Overall, Ms. Birch's work provided an encouraging message to parents.

"In the absence of pressure to actually consume it," she told NPR, "children will generally learn to eat a lot of new things."

Leann Elsie Traub was born in Owosso, Michigan on June 25, 1946. Her father was an engineer and her mother was a housewife.

She grew up mainly in Southern California and obtained a Bachelor of Psychology degree from California State University in Long Beach in 1971. She completed her graduate studies at the University of Michigan, where she graduated in 1973 and a doctorate in 1975. in psychology.

Dr. Birch taught at the University of Illinois at Urbana-Champaign before joining Pennsylvania State University, where she was Director of the Center for Research on Childhood Obesity, in 1992. She taught since 2014 at the University of Georgia, where she directed the Obesity Initiative.

Dr. Birch has promoted interventions to help parents adopt healthy eating habits early in life – when many mothers and fathers use food as an all-purpose soothing tool – until they are healthy. in adolescence, when eating disorders can set in. It is credited with leading role in the fight against the growing scourge of childhood obesity.

"His work, which was innovative in the lab, is now probably the most effective approach to preventing obesity in the early days of life," said Ian Paul, pediatrician and professor at Penn State College of Medicine. .

Dr. Birch's first name was Lipps, the surname of her first husband, from whom she had divorced. His second marriage, with David Birch, also ended with a divorce.

Survivors include her husband for 35 years, Karl M. Newell of Ocean Isle Beach, N.C .; and their two children, Charlotte K. Newell of New York and Spencer H. Newell of Washington. His daughter said that Dr. Birch had died at a hospice in Durham, NC, causing cancer.

Dr. Birch's colleagues noted that any parent who had previously consulted the pediatrician for a visit to healthy children had received a sheet of advice suggesting that they persisted in offering new vegetables to the children was the beneficiary from his work.

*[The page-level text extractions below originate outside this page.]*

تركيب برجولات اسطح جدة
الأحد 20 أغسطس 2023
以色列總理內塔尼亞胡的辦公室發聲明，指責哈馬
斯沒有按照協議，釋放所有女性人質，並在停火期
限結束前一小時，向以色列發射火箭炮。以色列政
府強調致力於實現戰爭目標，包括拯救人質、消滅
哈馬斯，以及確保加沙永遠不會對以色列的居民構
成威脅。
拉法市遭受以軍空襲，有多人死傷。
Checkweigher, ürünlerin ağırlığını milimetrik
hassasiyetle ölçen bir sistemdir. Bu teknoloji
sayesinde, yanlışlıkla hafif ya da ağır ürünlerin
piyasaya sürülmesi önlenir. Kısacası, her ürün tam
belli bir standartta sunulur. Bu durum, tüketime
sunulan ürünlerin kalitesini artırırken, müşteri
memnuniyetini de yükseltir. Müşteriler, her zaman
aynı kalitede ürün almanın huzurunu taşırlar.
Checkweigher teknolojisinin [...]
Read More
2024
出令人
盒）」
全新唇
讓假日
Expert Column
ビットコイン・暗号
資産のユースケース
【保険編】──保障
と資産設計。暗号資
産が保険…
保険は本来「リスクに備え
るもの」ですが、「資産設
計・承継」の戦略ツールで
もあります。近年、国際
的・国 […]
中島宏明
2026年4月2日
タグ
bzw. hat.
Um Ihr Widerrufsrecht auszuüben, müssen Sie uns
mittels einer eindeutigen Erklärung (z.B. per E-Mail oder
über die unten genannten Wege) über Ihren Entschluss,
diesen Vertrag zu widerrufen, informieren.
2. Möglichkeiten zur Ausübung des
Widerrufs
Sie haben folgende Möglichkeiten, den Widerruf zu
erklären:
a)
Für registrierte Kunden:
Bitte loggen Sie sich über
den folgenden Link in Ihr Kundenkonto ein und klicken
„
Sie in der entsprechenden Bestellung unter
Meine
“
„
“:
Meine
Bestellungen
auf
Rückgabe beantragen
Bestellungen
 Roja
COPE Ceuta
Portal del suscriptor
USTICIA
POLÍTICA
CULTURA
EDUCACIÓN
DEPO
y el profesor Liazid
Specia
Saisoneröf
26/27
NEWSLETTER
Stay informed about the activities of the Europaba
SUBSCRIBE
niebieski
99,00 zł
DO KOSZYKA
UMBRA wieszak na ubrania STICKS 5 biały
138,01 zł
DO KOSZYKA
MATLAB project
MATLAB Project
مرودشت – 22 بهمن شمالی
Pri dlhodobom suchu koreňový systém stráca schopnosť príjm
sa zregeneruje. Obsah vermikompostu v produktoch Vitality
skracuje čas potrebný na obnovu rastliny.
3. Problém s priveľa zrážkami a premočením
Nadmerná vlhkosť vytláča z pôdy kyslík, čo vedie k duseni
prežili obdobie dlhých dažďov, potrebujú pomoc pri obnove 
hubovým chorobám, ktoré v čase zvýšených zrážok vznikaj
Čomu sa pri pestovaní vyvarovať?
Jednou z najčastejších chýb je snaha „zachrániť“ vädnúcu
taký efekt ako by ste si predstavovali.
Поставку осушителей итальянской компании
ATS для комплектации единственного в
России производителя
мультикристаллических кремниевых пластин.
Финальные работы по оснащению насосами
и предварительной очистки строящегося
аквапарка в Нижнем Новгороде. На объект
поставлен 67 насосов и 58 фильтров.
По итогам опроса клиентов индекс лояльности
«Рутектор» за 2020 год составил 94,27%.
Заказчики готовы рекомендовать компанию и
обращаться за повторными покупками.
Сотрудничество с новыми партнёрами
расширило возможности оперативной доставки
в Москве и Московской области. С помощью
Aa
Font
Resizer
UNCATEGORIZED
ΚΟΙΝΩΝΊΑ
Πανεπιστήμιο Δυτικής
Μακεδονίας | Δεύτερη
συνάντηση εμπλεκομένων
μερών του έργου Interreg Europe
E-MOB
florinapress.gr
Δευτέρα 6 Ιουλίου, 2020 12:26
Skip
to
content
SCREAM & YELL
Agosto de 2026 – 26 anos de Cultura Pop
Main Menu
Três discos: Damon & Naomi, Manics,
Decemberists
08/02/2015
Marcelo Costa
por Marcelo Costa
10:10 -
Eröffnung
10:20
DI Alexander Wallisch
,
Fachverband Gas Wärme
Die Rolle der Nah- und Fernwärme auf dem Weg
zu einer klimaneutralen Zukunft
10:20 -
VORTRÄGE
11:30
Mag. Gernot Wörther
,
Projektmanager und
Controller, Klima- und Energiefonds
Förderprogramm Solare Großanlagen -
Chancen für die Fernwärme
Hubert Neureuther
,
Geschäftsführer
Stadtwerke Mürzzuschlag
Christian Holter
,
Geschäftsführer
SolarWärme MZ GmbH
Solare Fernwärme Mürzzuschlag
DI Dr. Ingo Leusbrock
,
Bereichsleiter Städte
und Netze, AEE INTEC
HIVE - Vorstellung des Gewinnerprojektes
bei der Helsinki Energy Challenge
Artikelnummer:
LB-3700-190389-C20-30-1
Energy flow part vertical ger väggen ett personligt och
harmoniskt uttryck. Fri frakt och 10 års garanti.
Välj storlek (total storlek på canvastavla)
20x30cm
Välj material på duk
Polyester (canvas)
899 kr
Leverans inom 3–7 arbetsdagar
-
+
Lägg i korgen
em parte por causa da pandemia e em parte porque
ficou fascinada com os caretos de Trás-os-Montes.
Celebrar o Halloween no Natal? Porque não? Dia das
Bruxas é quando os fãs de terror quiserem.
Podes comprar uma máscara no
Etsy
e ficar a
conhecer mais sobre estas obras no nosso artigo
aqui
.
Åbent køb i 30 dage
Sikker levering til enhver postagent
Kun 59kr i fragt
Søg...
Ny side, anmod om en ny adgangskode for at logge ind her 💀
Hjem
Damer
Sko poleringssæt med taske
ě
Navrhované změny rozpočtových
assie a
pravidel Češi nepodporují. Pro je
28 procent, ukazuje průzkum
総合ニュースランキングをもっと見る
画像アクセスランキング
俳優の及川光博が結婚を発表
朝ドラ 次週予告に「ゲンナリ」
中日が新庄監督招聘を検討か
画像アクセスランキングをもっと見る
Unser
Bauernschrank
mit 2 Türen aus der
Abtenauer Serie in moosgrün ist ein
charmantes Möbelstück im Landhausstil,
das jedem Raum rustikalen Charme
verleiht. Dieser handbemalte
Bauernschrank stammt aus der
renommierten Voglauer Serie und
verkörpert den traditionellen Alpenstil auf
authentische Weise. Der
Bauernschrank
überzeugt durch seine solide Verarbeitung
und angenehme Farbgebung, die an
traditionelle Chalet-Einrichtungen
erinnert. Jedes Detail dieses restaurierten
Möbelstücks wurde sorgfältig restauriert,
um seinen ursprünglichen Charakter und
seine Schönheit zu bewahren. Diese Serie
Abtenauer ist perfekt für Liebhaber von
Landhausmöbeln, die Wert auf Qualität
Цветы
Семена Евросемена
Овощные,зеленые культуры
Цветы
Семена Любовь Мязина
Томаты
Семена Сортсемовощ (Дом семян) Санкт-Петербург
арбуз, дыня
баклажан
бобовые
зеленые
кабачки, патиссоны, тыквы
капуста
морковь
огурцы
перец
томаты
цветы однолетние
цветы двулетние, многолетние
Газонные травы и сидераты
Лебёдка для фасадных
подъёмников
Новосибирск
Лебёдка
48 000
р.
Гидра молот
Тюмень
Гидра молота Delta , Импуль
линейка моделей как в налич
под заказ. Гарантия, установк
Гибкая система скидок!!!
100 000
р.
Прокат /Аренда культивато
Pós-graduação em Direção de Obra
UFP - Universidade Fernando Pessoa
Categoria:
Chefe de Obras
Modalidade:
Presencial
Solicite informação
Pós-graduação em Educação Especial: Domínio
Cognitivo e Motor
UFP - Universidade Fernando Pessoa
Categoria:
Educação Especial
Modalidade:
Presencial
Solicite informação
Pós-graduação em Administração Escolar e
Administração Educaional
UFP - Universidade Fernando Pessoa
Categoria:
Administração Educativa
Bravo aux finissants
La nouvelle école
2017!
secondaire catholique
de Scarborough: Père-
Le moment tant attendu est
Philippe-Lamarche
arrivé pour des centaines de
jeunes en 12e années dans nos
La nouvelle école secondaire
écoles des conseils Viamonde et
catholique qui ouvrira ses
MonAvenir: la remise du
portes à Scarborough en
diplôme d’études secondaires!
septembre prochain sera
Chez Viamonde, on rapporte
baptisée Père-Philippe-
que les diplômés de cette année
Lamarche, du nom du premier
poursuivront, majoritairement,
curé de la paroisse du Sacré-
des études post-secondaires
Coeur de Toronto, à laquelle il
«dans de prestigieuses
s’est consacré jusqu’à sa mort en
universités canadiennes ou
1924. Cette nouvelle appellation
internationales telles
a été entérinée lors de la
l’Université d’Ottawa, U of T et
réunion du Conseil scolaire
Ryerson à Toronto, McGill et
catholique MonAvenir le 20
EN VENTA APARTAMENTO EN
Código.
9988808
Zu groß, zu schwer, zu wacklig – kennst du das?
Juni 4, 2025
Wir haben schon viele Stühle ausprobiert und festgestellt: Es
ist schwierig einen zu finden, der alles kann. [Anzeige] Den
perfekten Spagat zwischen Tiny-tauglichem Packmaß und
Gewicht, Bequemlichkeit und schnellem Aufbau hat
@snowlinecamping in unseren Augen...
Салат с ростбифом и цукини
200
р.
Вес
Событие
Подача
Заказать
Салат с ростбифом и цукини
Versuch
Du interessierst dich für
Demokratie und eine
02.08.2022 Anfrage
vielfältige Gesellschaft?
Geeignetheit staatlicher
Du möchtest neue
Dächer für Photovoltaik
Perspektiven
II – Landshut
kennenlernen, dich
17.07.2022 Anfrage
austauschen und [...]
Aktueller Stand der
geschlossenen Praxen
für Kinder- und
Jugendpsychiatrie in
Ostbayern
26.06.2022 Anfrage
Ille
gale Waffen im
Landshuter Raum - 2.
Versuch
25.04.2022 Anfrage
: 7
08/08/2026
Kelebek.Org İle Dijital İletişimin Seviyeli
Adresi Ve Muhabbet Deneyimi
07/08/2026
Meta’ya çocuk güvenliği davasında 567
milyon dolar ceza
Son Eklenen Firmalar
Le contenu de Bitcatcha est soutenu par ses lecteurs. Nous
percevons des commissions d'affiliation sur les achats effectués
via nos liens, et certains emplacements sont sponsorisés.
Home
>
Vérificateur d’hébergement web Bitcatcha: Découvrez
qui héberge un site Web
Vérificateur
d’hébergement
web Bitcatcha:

"It is hard to believe that there was never another way of thinking about child feeding," wrote Alison Ventura, a former student of Dr. Birch's and a professor at California Polytechnic State University.

"As a mother of my two children, I am also grateful to have learned from her all that I have done to feed the children," she continued. "My boys are incredibly healthy, eat very well and really like vegetables! In all honesty, I can say that the time I spent in her lab, thanks to the lessons of her and her research, helped me to become the mother that I am today. ; hui.